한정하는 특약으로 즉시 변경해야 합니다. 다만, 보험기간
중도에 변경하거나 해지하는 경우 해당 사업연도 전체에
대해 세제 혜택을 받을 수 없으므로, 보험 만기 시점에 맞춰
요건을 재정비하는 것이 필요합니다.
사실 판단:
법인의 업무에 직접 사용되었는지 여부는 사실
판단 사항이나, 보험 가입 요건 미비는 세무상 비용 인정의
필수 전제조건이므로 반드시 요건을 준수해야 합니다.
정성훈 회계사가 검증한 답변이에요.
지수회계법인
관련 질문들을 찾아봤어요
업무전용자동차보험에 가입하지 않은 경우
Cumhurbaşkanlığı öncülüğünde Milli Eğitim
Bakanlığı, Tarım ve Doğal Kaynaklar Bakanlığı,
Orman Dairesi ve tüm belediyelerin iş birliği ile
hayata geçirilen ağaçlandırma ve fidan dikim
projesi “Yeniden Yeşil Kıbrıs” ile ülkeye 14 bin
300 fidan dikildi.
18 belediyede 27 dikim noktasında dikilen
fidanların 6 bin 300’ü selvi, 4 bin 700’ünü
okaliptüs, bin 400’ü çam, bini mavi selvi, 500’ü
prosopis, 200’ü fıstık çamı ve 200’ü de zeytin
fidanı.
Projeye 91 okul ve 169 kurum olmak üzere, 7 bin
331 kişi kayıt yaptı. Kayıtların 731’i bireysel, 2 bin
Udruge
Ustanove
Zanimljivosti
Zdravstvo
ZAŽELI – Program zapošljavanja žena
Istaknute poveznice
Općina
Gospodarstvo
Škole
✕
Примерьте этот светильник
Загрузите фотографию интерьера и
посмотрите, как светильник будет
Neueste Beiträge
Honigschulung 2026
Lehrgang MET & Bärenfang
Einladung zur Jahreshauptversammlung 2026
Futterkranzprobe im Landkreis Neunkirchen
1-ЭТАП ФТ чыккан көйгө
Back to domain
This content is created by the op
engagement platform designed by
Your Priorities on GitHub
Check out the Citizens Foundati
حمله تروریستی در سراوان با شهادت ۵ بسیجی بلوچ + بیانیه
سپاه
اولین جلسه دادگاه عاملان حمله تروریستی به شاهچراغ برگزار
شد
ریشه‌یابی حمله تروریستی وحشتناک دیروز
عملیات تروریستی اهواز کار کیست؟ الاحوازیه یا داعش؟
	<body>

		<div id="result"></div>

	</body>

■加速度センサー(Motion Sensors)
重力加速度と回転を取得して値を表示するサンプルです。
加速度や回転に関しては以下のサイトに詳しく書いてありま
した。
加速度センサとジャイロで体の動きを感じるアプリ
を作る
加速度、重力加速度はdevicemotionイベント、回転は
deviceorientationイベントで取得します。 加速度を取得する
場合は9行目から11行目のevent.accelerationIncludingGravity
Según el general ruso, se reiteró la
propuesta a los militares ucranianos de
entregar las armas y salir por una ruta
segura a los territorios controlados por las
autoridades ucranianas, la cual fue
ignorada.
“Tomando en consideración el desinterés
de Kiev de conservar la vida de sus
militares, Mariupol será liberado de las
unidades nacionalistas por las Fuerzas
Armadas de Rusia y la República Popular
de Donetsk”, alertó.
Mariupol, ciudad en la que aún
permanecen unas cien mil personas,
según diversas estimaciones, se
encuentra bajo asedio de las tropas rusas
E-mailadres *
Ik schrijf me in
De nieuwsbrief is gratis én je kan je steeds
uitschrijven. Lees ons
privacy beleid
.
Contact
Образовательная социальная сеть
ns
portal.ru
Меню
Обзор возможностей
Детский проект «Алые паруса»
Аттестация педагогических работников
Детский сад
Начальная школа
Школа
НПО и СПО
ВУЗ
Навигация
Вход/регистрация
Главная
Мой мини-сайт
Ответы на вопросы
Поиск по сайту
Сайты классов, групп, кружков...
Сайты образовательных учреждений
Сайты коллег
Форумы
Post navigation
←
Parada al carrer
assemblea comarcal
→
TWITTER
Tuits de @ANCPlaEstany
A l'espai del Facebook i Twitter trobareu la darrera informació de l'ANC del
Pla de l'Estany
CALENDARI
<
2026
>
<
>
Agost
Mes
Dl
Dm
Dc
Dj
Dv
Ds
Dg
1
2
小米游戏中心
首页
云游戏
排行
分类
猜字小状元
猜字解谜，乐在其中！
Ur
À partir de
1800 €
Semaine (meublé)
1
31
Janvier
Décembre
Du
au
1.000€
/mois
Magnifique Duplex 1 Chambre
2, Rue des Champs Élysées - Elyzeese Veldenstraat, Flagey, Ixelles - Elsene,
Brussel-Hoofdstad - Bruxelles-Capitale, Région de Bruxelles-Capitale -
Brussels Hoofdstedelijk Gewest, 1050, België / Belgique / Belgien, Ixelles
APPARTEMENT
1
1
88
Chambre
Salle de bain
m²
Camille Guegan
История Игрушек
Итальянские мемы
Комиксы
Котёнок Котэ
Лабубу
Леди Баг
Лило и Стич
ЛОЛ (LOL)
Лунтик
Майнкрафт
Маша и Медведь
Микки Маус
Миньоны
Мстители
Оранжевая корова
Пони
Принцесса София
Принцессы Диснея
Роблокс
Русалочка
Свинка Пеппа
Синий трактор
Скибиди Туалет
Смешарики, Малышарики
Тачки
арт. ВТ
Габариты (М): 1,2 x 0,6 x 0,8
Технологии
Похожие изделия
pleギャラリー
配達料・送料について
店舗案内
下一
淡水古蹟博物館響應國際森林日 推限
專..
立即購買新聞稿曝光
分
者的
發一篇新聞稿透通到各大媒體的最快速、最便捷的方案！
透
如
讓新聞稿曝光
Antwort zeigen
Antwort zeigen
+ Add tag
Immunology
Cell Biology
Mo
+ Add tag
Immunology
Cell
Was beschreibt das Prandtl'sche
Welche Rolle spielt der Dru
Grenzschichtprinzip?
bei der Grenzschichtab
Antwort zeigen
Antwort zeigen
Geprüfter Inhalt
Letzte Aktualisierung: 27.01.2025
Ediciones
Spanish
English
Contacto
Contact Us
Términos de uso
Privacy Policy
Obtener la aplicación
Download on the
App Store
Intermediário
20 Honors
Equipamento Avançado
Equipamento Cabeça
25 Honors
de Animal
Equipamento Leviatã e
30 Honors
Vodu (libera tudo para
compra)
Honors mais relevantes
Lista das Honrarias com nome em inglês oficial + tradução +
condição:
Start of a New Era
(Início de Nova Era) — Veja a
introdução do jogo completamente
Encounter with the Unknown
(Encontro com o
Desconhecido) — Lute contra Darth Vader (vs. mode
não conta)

### What to work on:
Each entry above should be retyped exactly, with nothing missed.

### Response to this task:
한정하는 특약으로 즉시 변경해야 합니다. 다만, 보험기간
중도에 변경하거나 해지하는 경우 해당 사업연도 전체에
대해 세제 혜택을 받을 수 없으므로, 보험 만기 시점에 맞춰
요건을 재정비하는 것이 필요합니다.
사실 판단:
법인의 업무에 직접 사용되었는지 여부는 사실
판단 사항이나, 보험 가입 요건 미비는 세무상 비용 인정의
필수 전제조건이므로 반드시 요건을 준수해야 합니다.
정성훈 회계사가 검증한 답변이에요.
지수회계법인
관련 질문들을 찾아봤어요
업무전용자동차보험에 가입하지 않은 경우
Cumhurbaşkanlığı öncülüğünde Milli Eğitim
Bakanlığı, Tarım ve Doğal Kaynaklar Bakanlığı,
Orman Dairesi ve tüm belediyelerin iş birliği ile
hayata geçirilen ağaçlandırma ve fidan dikim
projesi “Yeniden Yeşil Kıbrıs” ile ülkeye 14 bin
300 fidan dikildi.
18 belediyede 27 dikim noktasında dikilen
fidanların 6 bin 300’ü selvi, 4 bin 700’ünü
okaliptüs, bin 400’ü çam, bini mavi selvi, 500’ü
prosopis, 200’ü fıstık çamı ve 200’ü de zeytin
fidanı.
Projeye 91 okul ve 169 kurum olmak üzere, 7 bin
331 kişi kayıt yaptı. Kayıtların 731’i bireysel, 2 bin
Udruge
Ustanove
Zanimljivosti
Zdravstvo
ZAŽELI – Program zapošljavanja žena
Istaknute poveznice
Općina
Gospodarstvo
Škole
✕
Примерьте этот светильник
Загрузите фотографию интерьера и
посмотрите, как светильник будет
Neueste Beiträge
Honigschulung 2026
Lehrgang MET & Bärenfang
Einladung zur Jahreshauptversammlung 2026
Futterkranzprobe im Landkreis Neunkirchen
1-ЭТАП ФТ чыккан көйгө
Back to domain
This content is created by the op
engagement platform designed by
Your Priorities on GitHub
Check out the Citizens Foundati
حمله تروریستی در سراوان با شهادت ۵ بسیجی بلوچ + بیانیه
سپاه
اولین جلسه دادگاه عاملان حمله تروریستی به شاهچراغ برگزار
شد
ریشه‌یابی حمله تروریستی وحشتناک دیروز
عملیات تروریستی اهواز کار کیست؟ الاحوازیه یا داعش؟
	<body>

		<div id="result"></div>

	</body>

■加速度センサー(Motion Sensors)
重力加速度と回転を取得して値を表示するサンプルです。
加速度や回転に関しては以下のサイトに詳しく書いてありま
した。
加速度センサとジャイロで体の動きを感じるアプリ
を作る
加速度、重力加速度はdevicemotionイベント、回転は
deviceorientationイベントで取得します。 加速度を取得する
場合は9行目から11行目のevent.accelerationIncludingGravity
Según el general ruso, se reiteró la
propuesta a los militares ucranianos de
entregar las armas y salir por una ruta
segura a los territorios controlados por las
autoridades ucranianas, la cual fue
ignorada.
“Tomando en consideración el desinterés
de Kiev de conservar la vida de sus
militares, Mariupol será liberado de las
unidades nacionalistas por las Fuerzas
Armadas de Rusia y la República Popular
de Donetsk”, alertó.
Mariupol, ciudad en la que aún
permanecen unas cien mil personas,
según diversas estimaciones, se
encuentra bajo asedio de las tropas rusas
E-mailadres *
Ik schrijf me in
De nieuwsbrief is gratis én je kan je steeds
uitschrijven. Lees ons
privacy beleid
.
Contact
Образовательная социальная сеть
ns
portal.ru
Меню
Обзор возможностей
Детский проект «Алые паруса»
Аттестация педагогических работников
Детский сад
Начальная школа
Школа
НПО и СПО
ВУЗ
Навигация
Вход/регистрация
Главная
Мой мини-сайт
Ответы на вопросы
Поиск по сайту
Сайты классов, групп, кружков...
Сайты образовательных учреждений
Сайты коллег
Форумы
Post navigation
←
Parada al carrer
assemblea comarcal
→
TWITTER
Tuits de @ANCPlaEstany
A l'espai del Facebook i Twitter trobareu la darrera informació de l'ANC del
Pla de l'Estany
CALENDARI
<
2026
>
<
>
Agost
Mes
Dl
Dm
Dc
Dj
Dv
Ds
Dg
1
2
小米游戏中心
首页
云游戏
排行
分类
猜字小状元
猜字解谜，乐在其中！
Ur
À partir de
1800 €
Semaine (meublé)
1
31
Janvier
Décembre
Du
au
1.000€
/mois
Magnifique Duplex 1 Chambre
2, Rue des Champs Élysées - Elyzeese Veldenstraat, Flagey, Ixelles - Elsene,
Brussel-Hoofdstad - Bruxelles-Capitale, Région de Bruxelles-Capitale -
Brussels Hoofdstedelijk Gewest, 1050, België / Belgique / Belgien, Ixelles
APPARTEMENT
1
1
88
Chambre
Salle de bain
m²
Camille Guegan
История Игрушек
Итальянские мемы
Комиксы
Котёнок Котэ
Лабубу
Леди Баг
Лило и Стич
ЛОЛ (LOL)
Лунтик
Майнкрафт
Маша и Медведь
Микки Маус
Миньоны
Мстители
Оранжевая корова
Пони
Принцесса София
Принцессы Диснея
Роблокс
Русалочка
Свинка Пеппа
Синий трактор
Скибиди Туалет
Смешарики, Малышарики
Тачки
арт. ВТ
Габариты (М): 1,2 x 0,6 x 0,8
Технологии
Похожие изделия
pleギャラリー
配達料・送料について
店舗案内
下一
淡水古蹟博物館響應國際森林日 推限
專..
立即購買新聞稿曝光
分
者的
發一篇新聞稿透通到各大媒體的最快速、最便捷的方案！
透
如
讓新聞稿曝光
Antwort zeigen
Antwort zeigen
+ Add tag
Immunology
Cell Biology
Mo
+ Add tag
Immunology
Cell
Was beschreibt das Prandtl'sche
Welche Rolle spielt der Dru
Grenzschichtprinzip?
bei der Grenzschichtab
Antwort zeigen
Antwort zeigen
Geprüfter Inhalt
Letzte Aktualisierung: 27.01.2025
Ediciones
Spanish
English
Contacto
Contact Us
Términos de uso
Privacy Policy
Obtener la aplicación
Download on the
App Store
Intermediário
20 Honors
Equipamento Avançado
Equipamento Cabeça
25 Honors
de Animal
Equipamento Leviatã e
30 Honors
Vodu (libera tudo para
compra)
Honors mais relevantes
Lista das Honrarias com nome em inglês oficial + tradução +
condição:
Start of a New Era
(Início de Nova Era) — Veja a
introdução do jogo completamente
Encounter with the Unknown
(Encontro com o
Desconhecido) — Lute contra Darth Vader (vs. mode
não conta)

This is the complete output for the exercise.